◆ **PROBLEM STATEMENT**: For each line below with the word "前月繰越残高", write out a copy.

◇ ◇ ◇ ◇ ◇ ◇ ◇

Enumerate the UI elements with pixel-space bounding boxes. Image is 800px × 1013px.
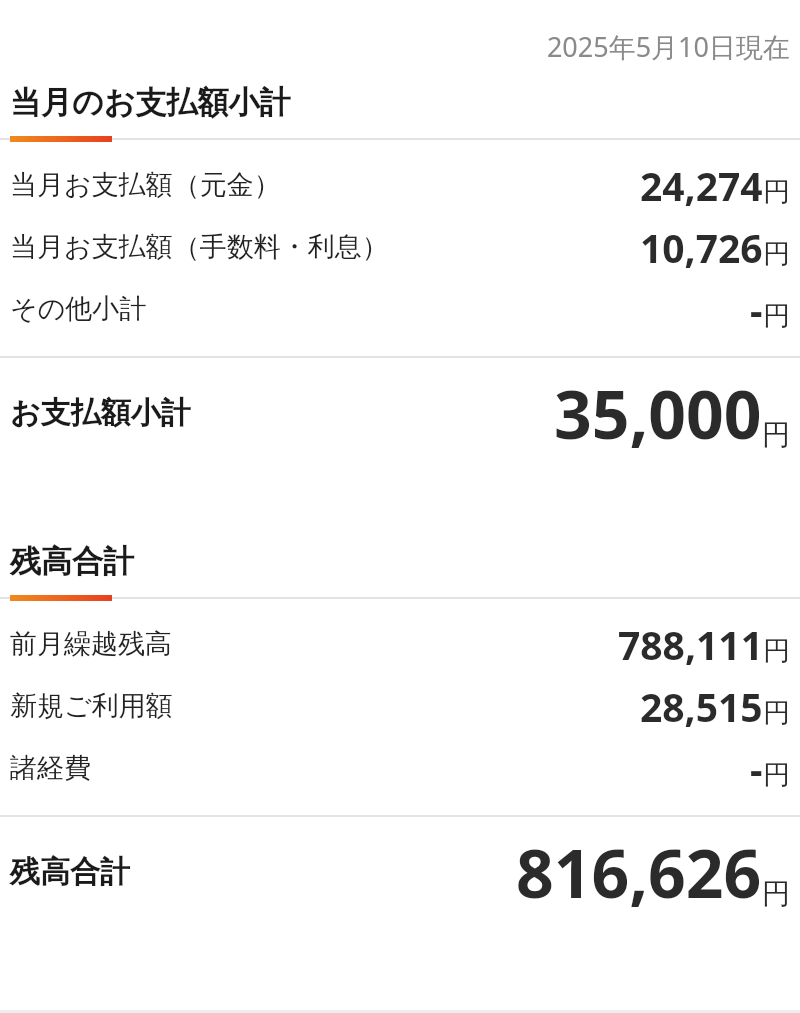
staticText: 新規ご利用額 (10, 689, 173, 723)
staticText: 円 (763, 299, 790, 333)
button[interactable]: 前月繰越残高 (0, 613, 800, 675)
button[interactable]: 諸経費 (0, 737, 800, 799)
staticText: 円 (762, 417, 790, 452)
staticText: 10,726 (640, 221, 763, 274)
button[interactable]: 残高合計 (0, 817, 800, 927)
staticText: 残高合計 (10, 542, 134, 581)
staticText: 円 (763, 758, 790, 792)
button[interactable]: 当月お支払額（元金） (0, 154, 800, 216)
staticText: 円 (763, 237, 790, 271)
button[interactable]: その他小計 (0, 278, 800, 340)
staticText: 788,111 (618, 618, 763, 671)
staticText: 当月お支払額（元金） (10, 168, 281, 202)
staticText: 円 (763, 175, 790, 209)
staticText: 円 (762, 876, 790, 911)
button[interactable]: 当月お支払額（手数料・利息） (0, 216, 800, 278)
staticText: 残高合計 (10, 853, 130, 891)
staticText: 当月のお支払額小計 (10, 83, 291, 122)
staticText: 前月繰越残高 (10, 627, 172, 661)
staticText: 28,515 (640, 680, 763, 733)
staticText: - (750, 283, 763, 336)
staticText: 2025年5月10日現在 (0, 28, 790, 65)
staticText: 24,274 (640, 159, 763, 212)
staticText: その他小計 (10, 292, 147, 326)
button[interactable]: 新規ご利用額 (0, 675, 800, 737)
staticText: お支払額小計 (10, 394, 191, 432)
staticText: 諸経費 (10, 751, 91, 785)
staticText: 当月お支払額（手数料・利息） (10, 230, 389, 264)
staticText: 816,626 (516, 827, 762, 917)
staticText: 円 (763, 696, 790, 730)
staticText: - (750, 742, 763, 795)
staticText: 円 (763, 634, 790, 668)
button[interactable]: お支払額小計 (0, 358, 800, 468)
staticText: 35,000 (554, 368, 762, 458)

◇ ◇ ◇ ◇ ◇ ◇ ◇

◆ **SOLUTION TO THIS EXERCISE**:
button[interactable]: 前月繰越残高 (0, 613, 800, 675)
staticText: 前月繰越残高 (10, 627, 172, 661)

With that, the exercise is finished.